Convergencia Research, Consultoría especializada en Latinoamérica y Caribe
Tuesday, May 18, 2021

Energy efficiency: it generates a Capex increase of 15% but saves up to 40% in consumption

For there to be a breakdown in energy consumption, data center companies must stop focusing on costs and incorporate the new tools available.

The International Energy Agency estimates that more than 1% of the world's energy is consumed by data centers. If efficiency measures are applied, this percentage will not grow. For there to be a real breakdown and for data centers to start playing their role in mitigating climate change, decisions around powering these firms must stop focusing on costs. Today this value continues to predominate in Latin America and Argentina.

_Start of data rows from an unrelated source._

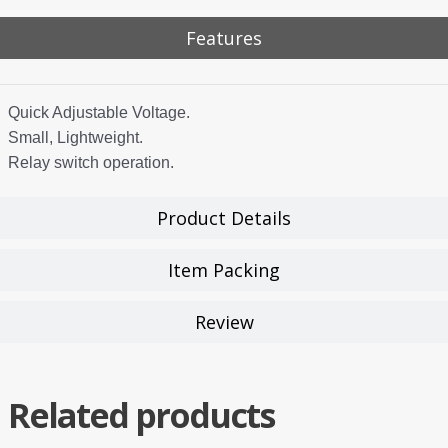
Features
Quick Adjustable Voltage.
Small, Lightweight.
Relay switch operation.
Product Details
Item Packing
Review
Related products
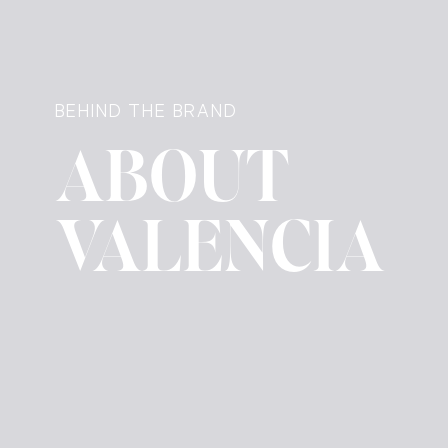
BEHIND THE BRAND
ABOUT
VALENCIA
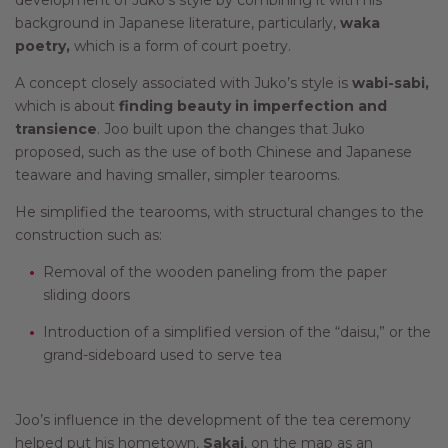
background in Japanese literature, particularly,
waka
poetry,
which is a form of court poetry.
A concept closely associated with Juko’s style is
wabi-sabi,
which is about
finding beauty in imperfection and
transience
. Joo built upon the changes that Juko
proposed, such as the use of both Chinese and Japanese
teaware and having smaller, simpler tearooms.
He simplified the tearooms, with structural changes to the
construction such as:
Removal of the wooden paneling from the paper
sliding doors
Introduction of a simplified version of the “daisu,” or the
grand-sideboard used to serve tea
Joo’s influence in the development of the tea ceremony
helped put his hometown,
Sakai
, on the map as an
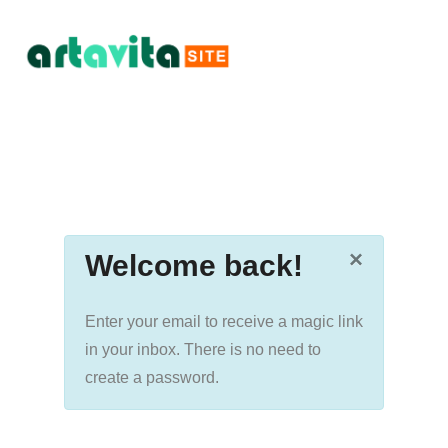
×
Welcome back!
Enter your email to receive a magic link
in your inbox. There is no need to
create a password.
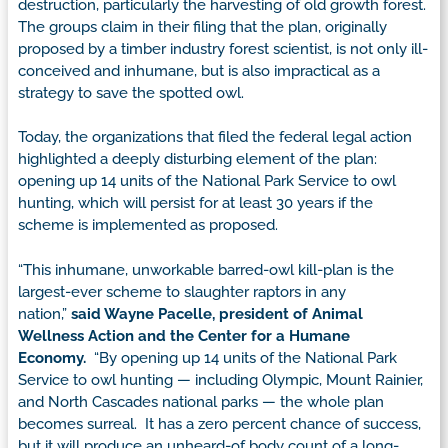
destruction, particularly the harvesting of old growth forest.
The groups claim in their filing that the plan, originally
proposed by a timber industry forest scientist, is not only ill-
conceived and inhumane, but is also impractical as a
strategy to save the spotted owl.
Today, the organizations that filed the federal legal action
highlighted a deeply disturbing element of the plan:
opening up 14 units of the National Park Service to owl
hunting, which will persist for at least 30 years if the
scheme is implemented as proposed.
“This inhumane, unworkable barred-owl kill-plan is the
largest-ever scheme to slaughter raptors in any
nation,”
said Wayne Pacelle, president of Animal
Wellness Action and the Center for a Humane
Economy.
“By opening up 14 units of the National Park
Service to owl hunting — including Olympic, Mount Rainier,
and North Cascades national parks — the whole plan
becomes surreal. It has a zero percent chance of success,
but it will produce an unheard-of body count of a long-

The opportunity lies in the design from scratch of new data centers, both Edge and Hyperscalers, and the possibility of incorporating any of the alternatives available in the market. During this year and the next one, additions of energy efficiency tools are expected due to the arrival of 5G: after all, the combination of 5G and Edge will increase data processing power consumption by 1.5 to 2 times.

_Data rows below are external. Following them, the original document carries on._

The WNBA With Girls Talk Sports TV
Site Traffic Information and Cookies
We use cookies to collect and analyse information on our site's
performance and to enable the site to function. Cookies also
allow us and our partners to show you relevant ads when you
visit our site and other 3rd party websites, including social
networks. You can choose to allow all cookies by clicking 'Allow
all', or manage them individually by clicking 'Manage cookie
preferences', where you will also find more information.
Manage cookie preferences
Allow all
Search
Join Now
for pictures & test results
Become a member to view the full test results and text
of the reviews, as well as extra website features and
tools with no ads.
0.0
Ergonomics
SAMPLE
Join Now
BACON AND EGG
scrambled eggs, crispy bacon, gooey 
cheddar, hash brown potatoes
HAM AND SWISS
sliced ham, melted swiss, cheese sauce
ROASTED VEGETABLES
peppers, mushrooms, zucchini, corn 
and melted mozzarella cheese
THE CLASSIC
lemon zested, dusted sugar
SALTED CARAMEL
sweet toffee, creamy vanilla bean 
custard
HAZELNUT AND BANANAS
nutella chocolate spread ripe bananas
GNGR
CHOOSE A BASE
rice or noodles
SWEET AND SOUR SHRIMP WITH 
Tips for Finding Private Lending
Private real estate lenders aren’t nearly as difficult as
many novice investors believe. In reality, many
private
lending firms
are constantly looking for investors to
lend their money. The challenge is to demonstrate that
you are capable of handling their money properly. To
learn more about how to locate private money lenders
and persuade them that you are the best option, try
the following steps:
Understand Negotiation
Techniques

Refrigeration is key in the new energy equation, because it represents 40% of the consumption of a data center. Vertiv highlighted in this regard air conditioning technologies adapted for medium, small and micro data centers. The company also offers chillers with adiabatic technology: steam is used in a circuit before using the cooling capacity of compressors. Finally, and if the geographic location of the data center allows it, free cooling is the most profitable alternative: it refers to free cooling through the use of low external air temperatures, which helps to cool the water and then use it in processes. industrial or air conditioning systems.

A second important decision in terms of efficiency is the supply with renewable energy. There are three ways to acquire them: long-term contracts with electricity companies under a “carbon neutral” scheme; carbon credits (one of the international decontamination mechanisms, proposed in the Kyoto Protocol, to reduce emissions); or agreements with public utilities such as Power Purchase Agreement with a guarantee that all energy delivered will be certified and tracked by world organizations dedicated to renewable energy.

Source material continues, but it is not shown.